Additional information
- Postal code: 931 xx
- Area code: 227x0
- Vehicle registration: MO

= Samiopoula =

Greek islet in the Aegean Sea

Samiopoula (Σαμιοπούλα) is a Greek islet located on the south of Samos Island and at a distance of 0.85 km. It is under the authority of the regional unit of Samos and the local jurisdiction of the municipal unit of Pythagoreio. The 2001 census reported a population of five inhabitants. The name Samiopoula is a derivative of Samos (in Greek Σάμος) and literally means "small Samos".

==Geography==
The islet measures approximately 2.15 km in length and .7 km in width.
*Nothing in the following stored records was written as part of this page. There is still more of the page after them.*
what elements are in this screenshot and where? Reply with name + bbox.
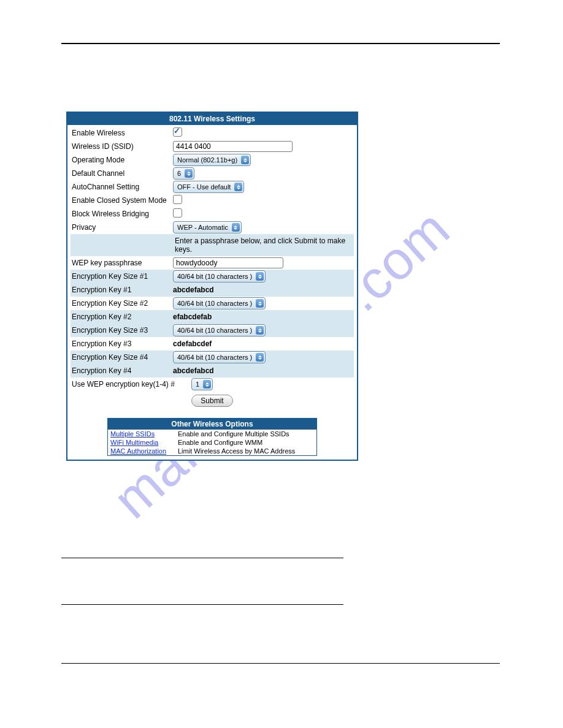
use-key-select[interactable]: 1 <box>191 378 213 390</box>
panel-title: 802.11 Wireless Settings <box>67 113 357 125</box>
passphrase-label: WEP key passphrase <box>71 259 173 267</box>
default-channel-value: 6 <box>177 170 181 177</box>
ssid-input[interactable] <box>173 141 293 152</box>
updown-icon <box>232 223 240 232</box>
mid-rule-1 <box>61 558 343 558</box>
enc-size-2-label: Encryption Key Size #2 <box>71 299 173 308</box>
link-mac-authorization[interactable]: MAC Authorization <box>110 447 178 455</box>
enc-key-3-label: Encryption Key #3 <box>71 339 173 348</box>
updown-icon <box>241 156 249 164</box>
desc-wifi-multimedia: Enable and Configure WMM <box>178 439 314 446</box>
closed-system-checkbox[interactable] <box>173 195 182 204</box>
link-multiple-ssids[interactable]: Multiple SSIDs <box>110 430 178 438</box>
block-bridging-label: Block Wireless Bridging <box>71 210 173 218</box>
updown-icon <box>256 272 264 281</box>
passphrase-input[interactable] <box>173 257 283 268</box>
desc-multiple-ssids: Enable and Configure Multiple SSIDs <box>178 430 314 438</box>
updown-icon <box>256 326 264 335</box>
top-rule <box>61 43 500 44</box>
enc-size-2-value: 40/64 bit (10 characters ) <box>177 300 252 307</box>
enc-size-4-label: Encryption Key Size #4 <box>71 353 173 362</box>
enc-size-1-label: Encryption Key Size #1 <box>71 272 173 281</box>
enc-key-1-value: abcdefabcd <box>173 286 354 294</box>
updown-icon <box>203 380 211 389</box>
enc-size-2-select[interactable]: 40/64 bit (10 characters ) <box>173 297 266 309</box>
updown-icon <box>256 299 264 308</box>
closed-system-label: Enable Closed System Mode <box>71 196 173 205</box>
enc-size-1-value: 40/64 bit (10 characters ) <box>177 273 252 280</box>
enable-wireless-label: Enable Wireless <box>71 129 173 137</box>
operating-mode-label: Operating Mode <box>71 156 173 164</box>
enc-size-4-value: 40/64 bit (10 characters ) <box>177 354 252 361</box>
privacy-label: Privacy <box>71 223 173 232</box>
link-wifi-multimedia[interactable]: WiFi Multimedia <box>110 439 178 446</box>
enc-size-3-label: Encryption Key Size #3 <box>71 326 173 335</box>
enc-key-2-label: Encryption Key #2 <box>71 313 173 321</box>
enc-size-1-select[interactable]: 40/64 bit (10 characters ) <box>173 270 266 282</box>
enc-size-4-select[interactable]: 40/64 bit (10 characters ) <box>173 351 266 363</box>
other-title: Other Wireless Options <box>108 419 316 430</box>
enc-key-2-value: efabcdefab <box>173 313 354 321</box>
updown-icon <box>256 353 264 362</box>
enc-key-4-label: Encryption Key #4 <box>71 366 173 375</box>
autochannel-value: OFF - Use default <box>177 183 231 191</box>
desc-mac-authorization: Limit Wireless Access by MAC Address <box>178 447 314 455</box>
submit-button[interactable]: Submit <box>191 395 232 407</box>
wireless-settings-panel: 802.11 Wireless Settings Enable Wireless… <box>66 112 358 461</box>
default-channel-select[interactable]: 6 <box>173 167 194 180</box>
enc-size-3-value: 40/64 bit (10 characters ) <box>177 327 252 334</box>
bottom-rule <box>61 663 500 664</box>
operating-mode-value: Normal (802.11b+g) <box>177 156 237 164</box>
updown-icon <box>234 183 242 191</box>
privacy-select[interactable]: WEP - Automatic <box>173 221 242 233</box>
autochannel-select[interactable]: OFF - Use default <box>173 181 244 193</box>
passphrase-instruction: Enter a passphrase below, and click Subm… <box>71 234 354 256</box>
enc-key-3-value: cdefabcdef <box>173 339 354 348</box>
mid-rule-2 <box>61 604 343 605</box>
enable-wireless-checkbox[interactable] <box>173 127 182 137</box>
operating-mode-select[interactable]: Normal (802.11b+g) <box>173 154 251 166</box>
autochannel-label: AutoChannel Setting <box>71 183 173 191</box>
use-key-value: 1 <box>196 381 199 388</box>
block-bridging-checkbox[interactable] <box>173 208 182 218</box>
use-key-label: Use WEP encryption key(1-4) # <box>71 380 191 389</box>
default-channel-label: Default Channel <box>71 169 173 178</box>
ssid-label: Wireless ID (SSID) <box>71 142 173 151</box>
privacy-value: WEP - Automatic <box>177 224 228 231</box>
enc-key-4-value: abcdefabcd <box>173 366 354 375</box>
updown-icon <box>185 169 193 178</box>
enc-key-1-label: Encryption Key #1 <box>71 286 173 294</box>
enc-size-3-select[interactable]: 40/64 bit (10 characters ) <box>173 324 266 336</box>
other-wireless-options: Other Wireless Options Multiple SSIDs En… <box>107 418 317 456</box>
There are few buildings on Samiopoula, mainly the small parish churches of Agia Pelagia (in Greek Αγία Πελαγία) and of the Ascension of Christ (in Greek: Αναλήψεως του Σωτήρος), a small tavern and few small houses and shelters. Electricity and telephone services are provided via underwater cables from nearby Samos. Photovoltaic systems provide some alternative electrical power. There are few cisterns on the island and rainwater is conserved throughout winter. Most of the terrain is rocky with very few trees and several species of wild bushes, shrubs and wildflowers. Wild goats out-number the few inhabitants by far, even when visitors and tourists storm the little island during the summer season. The islet is easily accessible during the tourist season via daily excursions from the ports of Pythagoreio and Ormos Marathokampou. The only beach on the island, Psalida (in Greek Ψαλίδα), is quite small and may be crowded during peak summer season though it offers uniquely beautiful white sands and turquoise waters. Sailing boats typically approach the islet through the small bay of Katsakas (in Greek Κατσακάς) which is sheltered by the prevailing north-westerly winds.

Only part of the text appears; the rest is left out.